Probability in statistics

Imed Krisna Gupta

January 14, 2024

Profile

  • I Made Krisna Gupta (Imed)

  • Politeknik APP Jakarta, Universitas Indonesia, Center for Indonesian Policy Studies

  • S3 di Australian National University, S2 di UI/VU Amsterdam

  • Fokus riset di perdagangan internasional dan kebijakan publik (particularly kebijakan industri)

  • more at krisna.or.id atau @imedkrisna

Tentang course

  • Dibuat berdasarkan materi “Introduction to Probability and Statistics” dari ocw.mit.edu oleh Jeremy Orlff dan Jonathan Bloom.

  • Kontennya sama dengan berbagai standard intro to probability for statistics & econometrics.

slides here

On today

  • Left out counting and motivation because these are trivial.

  • Didn’t have time to go through central tendency and variance properly.

  • Borrow materials from Dr, Uka Wikarya.

  • Use english and proper notation so you can have a nice transition to VU guys.

Frequentist vs Bayesian

  • Frequentists: probability measures the frequency of various outcomes of an experiment.

    • e.g.,: a 50% probability of heads = if we toss N number of times, roughly 0.5N are heads.
  • Bayesians: probability is an abstract concept that measures a state of knowledge of a degree of belief in a given preoposition.

    • no single value of \(P(Heads)\). Instead: what is the probability P(head)=0.5? 0.4? 0.1? etc.
  • Most of our tools are developed by frequentists, but increasingly powerful computers lead to the resurgence of bayesians.

Terminology

  • Experiment: a repeatable procedure with well-defined possible outcomes.

  • sample space: the set of all possible outcomes, denoted by sometimes \(\Omega\), sometimes by \(S\).

  • fair: all \(\omega \in \Omega\) has the same probability.

  • Event: a subset of the sample space.

  • Probability function: a function giving the probability of each outcome.

Examples

Tossing a fair coin.

Experiment: toss the coin, report if it lands heads or tails. Sample space: \(\Omega=\{H,T\}\). Probability function: \(P(H)=0.5, P(T)=0.5\).

Toss a fair coin 3 times.

Experiment: toss the coin 3 times, report outcomes. Sample space: \(\Omega=\{HHH,HHT,HTH,HTT,THH,THT,TTH,TTT\}\) Probability function: \(P(\Omega)=\frac{1}{8} \ \forall \ \omega \in \Omega\)

Examples

Taxis (An infinite discrete sample space)
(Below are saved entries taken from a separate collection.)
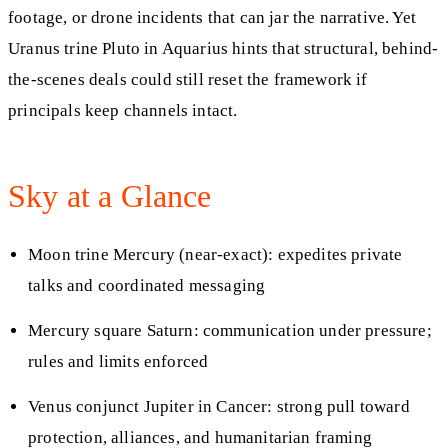
footage, or drone incidents that can jar the narrative. Yet
Uranus trine Pluto in Aquarius hints that structural, behind-
the-scenes deals could still reset the framework if
principals keep channels intact.
Sky at a Glance
Moon trine Mercury (near-exact): expedites private
talks and coordinated messaging
Mercury square Saturn: communication under pressure;
rules and limits enforced
Venus conjunct Jupiter in Cancer: strong pull toward
protection, alliances, and humanitarian framing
Experiment: count the number of taxis that pass UI Salemba during class. Sample space: \(\Omega=\{0,1,2,3,4, \dots \}\) Probability function: Poisson distributin \(P(k)=e^{-\lambda} \frac{\lambda^k}{k!}\), where \(\lambda\) is the average number of taxis.

Outcome 0 1 2 3 \(\dots\) k
Probability \(e^{-\lambda}\) \(e^{-\lambda} \lambda\) \(e^{-\lambda} \frac{\lambda^2}{2}\) \(e^{-\lambda} \frac{\lambda^3}{3!}\) \(\dots\) \(P(k)=e^{-\lambda} \frac{\lambda^k}{k!}\)

Events

  • An event \(E\) is a collection of outcomes. i.e., a subset of the sample space \(\Omega\).

  • For example, using 3 coin experiment, what is the probability of exactly two heads show up?

  • We can write it as \(E=\)’exactly 2 heads’, or \(E=\{HHT,HTH,THH\}\). Note that \(E \subset \Omega\).

  • Since we know that \(P(\Omega)=\frac{1}{8} \ \forall \ \omega \in \Omega\), we can compute \(P(E)=3/8\)

Discrete sample space

  • A discrete sample space is one that is listable, can be either finite of infinite.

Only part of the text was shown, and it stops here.